Nashreema, 18, with her son Jomal

Nashreema and her firstborn Jomal while waiting outside the daycare center which serves as their home in Nangka, Balo-i, Lanao del Norte (Photo: Genevive Estacaan/Oxfam)

Nashreema's wish: "I hope I can go back home to Marawi."

Nashreema, 18, is a young mother to a seven-month old boy called Jomal. Before the conflict, Nashreema owned a small shop where she sold vegetables, fish and snacks, while her husband drives a tricycle around their small town inside Marawi City. When the war broke out, Nashreema fled empty-handed. “A kind neighbour with a vehicle told us that we should leave to save our lives. He was concerned for me because I had a baby. If we did not take his offer, it would have been difficult to escape the city, and we would have had to hike through the mountains.”

Now, Nashreema and her family are camping at a corner of a Day Care Center, sharing the room with three other families a total of 20 other people. School began in early July, and so the evacuees have to stay outside the room when classes are being held during the day. “It is difficult to live here, we’re like sardines inside. Our water supply is limited. They told us that we cannot drink from the tap, but we have no choice. We do not have money to buy purified water from the store.”

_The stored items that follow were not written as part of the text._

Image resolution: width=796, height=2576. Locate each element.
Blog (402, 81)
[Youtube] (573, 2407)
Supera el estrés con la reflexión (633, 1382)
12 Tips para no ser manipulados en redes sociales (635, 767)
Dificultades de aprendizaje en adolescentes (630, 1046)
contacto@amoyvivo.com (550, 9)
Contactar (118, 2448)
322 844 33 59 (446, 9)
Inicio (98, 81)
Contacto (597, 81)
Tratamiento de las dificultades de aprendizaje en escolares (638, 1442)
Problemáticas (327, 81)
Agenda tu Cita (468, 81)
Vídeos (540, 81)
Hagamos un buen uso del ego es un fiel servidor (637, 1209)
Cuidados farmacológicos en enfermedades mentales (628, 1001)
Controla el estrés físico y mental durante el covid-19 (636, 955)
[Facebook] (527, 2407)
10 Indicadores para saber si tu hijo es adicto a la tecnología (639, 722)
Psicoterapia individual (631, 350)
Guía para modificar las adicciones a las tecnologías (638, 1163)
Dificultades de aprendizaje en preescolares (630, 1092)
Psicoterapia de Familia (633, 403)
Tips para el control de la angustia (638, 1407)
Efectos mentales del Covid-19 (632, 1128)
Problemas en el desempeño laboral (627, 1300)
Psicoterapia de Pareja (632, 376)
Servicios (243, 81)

When Nashreema heard that she will receive a newborn kit, she was excited. “My baby needs diapers and clothes. There is also cotton so I do not need to buy from the store.”

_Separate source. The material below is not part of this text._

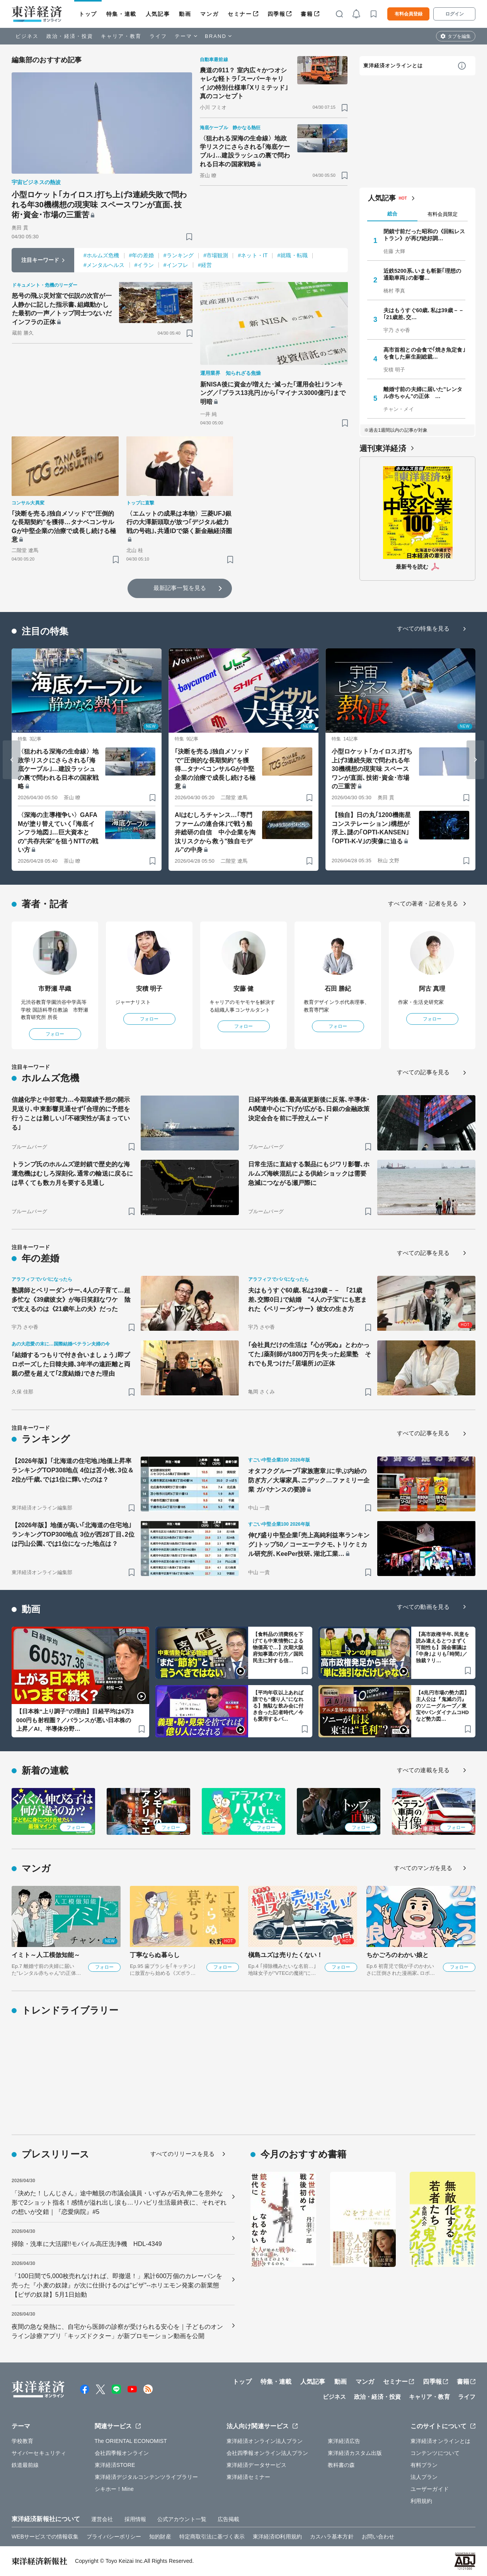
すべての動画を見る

The newborn kits distributed by the Humanitarian Response Consortium (HRC) contain basic supplies for new mothers and babies including feminine wash, baby blankets, baby clothes, napkins, rubbing alcohol and underwear among others. It also includes a child immunization card provided by the Department of Health (DOH), that serves as a guide for mothers to know the necessary vaccines for their babies, which are offered for free at the local health centers.

However, Nashreema hopes that she can return to Marawi soon. “I am now four months pregnant, and I hope to give birth to my second child at home. My hope is that there will be financial help for me, so I could recover my sari-sari store.”

There are an estimated 11,500 pregnant women and new mothers who fled from Marawi City and nearby municipalities during this ongoing conflict. Food is scarce, and evacuees are forced to cope with cramped living conditions inside evacuation centers or within houses of poorer host-communities. There is limited access to basic services and food security is a chronic issue.

More than three-months into the crisis there seems to be no end in sight to the hostilities and even less clarity of when IDP's can return or what they are returning too. Nashreema is just one of the 360,000 people displaced across seven regions in Mindanao Island, southern Philippines and it seems that at this stage there is the possibility that her second child may be born in a crowded evacuation center adding more burden to a young mother trying to do her best with two children under the age of two.